REQUIRED ACTION ->
From the entries below, determine the number of lines that contain "passe". Give that number by itself.

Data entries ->
---
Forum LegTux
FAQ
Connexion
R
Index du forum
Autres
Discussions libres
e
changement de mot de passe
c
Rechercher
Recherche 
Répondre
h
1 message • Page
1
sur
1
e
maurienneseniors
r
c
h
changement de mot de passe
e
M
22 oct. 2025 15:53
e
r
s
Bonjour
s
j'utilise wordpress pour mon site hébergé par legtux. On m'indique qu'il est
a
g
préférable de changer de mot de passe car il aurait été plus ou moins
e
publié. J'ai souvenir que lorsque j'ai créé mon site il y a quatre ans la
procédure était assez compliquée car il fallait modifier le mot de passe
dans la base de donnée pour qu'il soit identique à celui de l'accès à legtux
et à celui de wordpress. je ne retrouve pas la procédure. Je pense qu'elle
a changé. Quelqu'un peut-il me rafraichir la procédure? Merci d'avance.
---
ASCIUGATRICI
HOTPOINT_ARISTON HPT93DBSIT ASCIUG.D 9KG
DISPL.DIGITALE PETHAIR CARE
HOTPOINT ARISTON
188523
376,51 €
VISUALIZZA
---
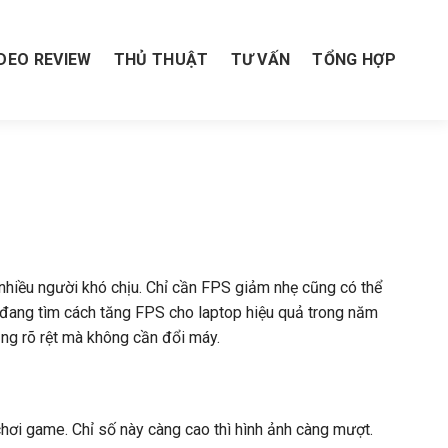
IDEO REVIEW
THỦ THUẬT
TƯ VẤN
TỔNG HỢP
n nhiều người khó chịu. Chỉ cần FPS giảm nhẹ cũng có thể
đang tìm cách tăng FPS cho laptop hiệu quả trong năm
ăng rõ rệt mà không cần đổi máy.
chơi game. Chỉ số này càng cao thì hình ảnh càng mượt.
---
EXPECTED ANSWER ->
4